For this exercise, report every line of the material that includes "were".
::: SUPPLIED RECORDS :::
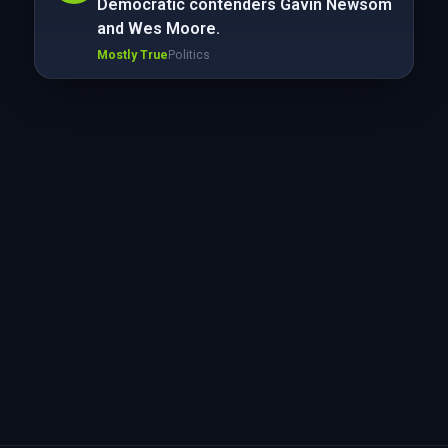
Democratic contenders Gavin Newsom
and Wes Moore.
Mostly True
Politics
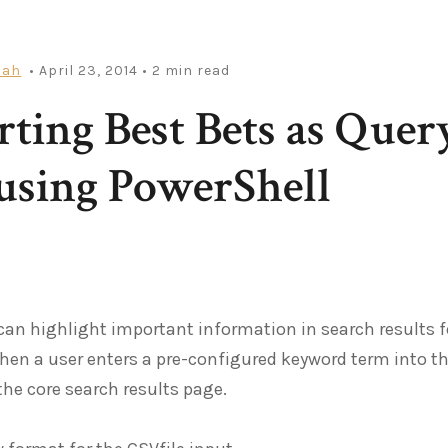
iah
• April 23, 2014
• 2 min read
ting Best Bets as Quer
using PowerShell
can highlight important information in search results f
en a user enters a pre-configured keyword term into th
 the core search results page.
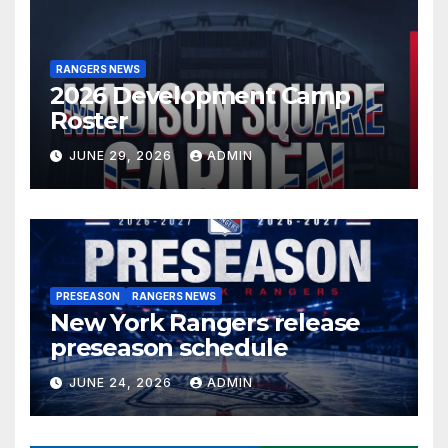
RANGERS NEWS
2026 Development Camp
Roster
JUNE 29, 2026
ADMIN
PRESEASON
RANGERS NEWS
New York Rangers release
preseason schedule
JUNE 24, 2026
ADMIN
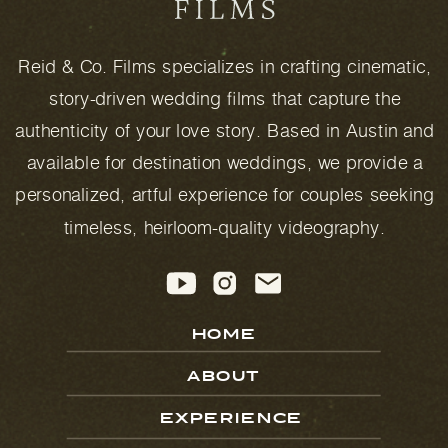
Reid & Co. Films specializes in crafting cinematic,
story-driven wedding films that capture the
authenticity of your love story. Based in Austin and
available for destination weddings, we provide a
personalized, artful experience for couples seeking
timeless, heirloom-quality videography.
HOME
ABOUT
EXPERIENCE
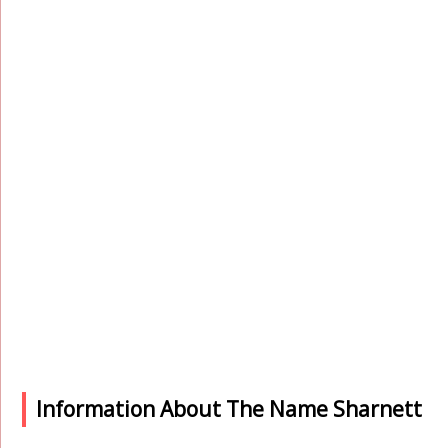
Information About The Name Sharnett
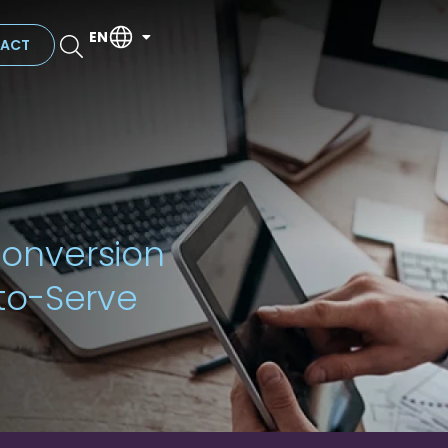
EN
ACT
onversion
to-Serve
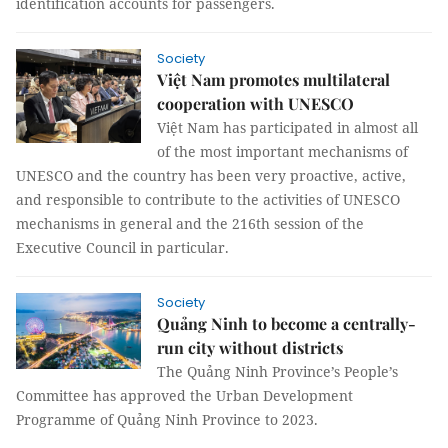
identification accounts for passengers.
Society
Việt Nam promotes multilateral
cooperation with UNESCO
Việt Nam has participated in almost all
of the most important mechanisms of
UNESCO and the country has been very proactive, active,
and responsible to contribute to the activities of UNESCO
mechanisms in general and the 216th session of the
Executive Council in particular.
Society
Quảng Ninh to become a centrally-
run city without districts
The Quảng Ninh Province’s People’s
Committee has approved the Urban Development
Programme of Quảng Ninh Province to 2023.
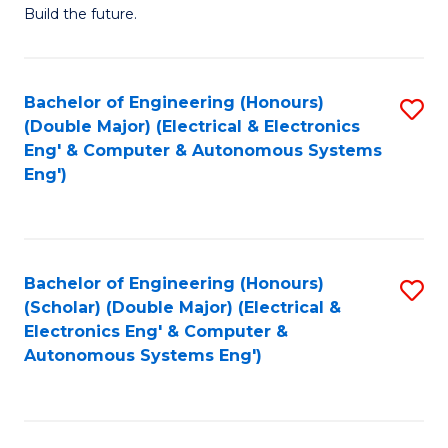
Build the future.
of
E
to
Bachelor of Engineering (Honours)
S
(Double Major) (Electrical & Electronics
C
to
Eng' & Computer & Autonomous Systems
Fa
Eng')
C
Fa
Bachelor of Engineering (Honours)
S
(Scholar) (Double Major) (Electrical &
to
Electronics Eng' & Computer &
Autonomous Systems Eng')
C
Fa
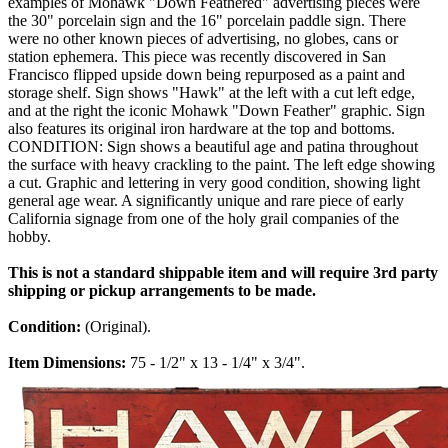
examples of Mohawk "Down Feathered" advertising pieces were
the 30" porcelain sign and the 16" porcelain paddle sign. There
were no other known pieces of advertising, no globes, cans or
station ephemera. This piece was recently discovered in San
Francisco flipped upside down being repurposed as a paint and
storage shelf. Sign shows "Hawk" at the left with a cut left edge,
and at the right the iconic Mohawk "Down Feather" graphic. Sign
also features its original iron hardware at the top and bottoms.
CONDITION: Sign shows a beautiful age and patina throughout
the surface with heavy crackling to the paint. The left edge showing
a cut. Graphic and lettering in very good condition, showing light
general age wear. A significantly unique and rare piece of early
California signage from one of the holy grail companies of the
hobby.
This is not a standard shippable item and will require 3rd party
shipping or pickup arrangements to be made.
Condition:
(Original).
Item Dimensions:
75 - 1/2" x 13 - 1/4" x 3/4".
:::
- [RESULT OF THE EXERCISE]
examples of Mohawk "Down Feathered" advertising pieces were
were no other known pieces of advertising, no globes, cans or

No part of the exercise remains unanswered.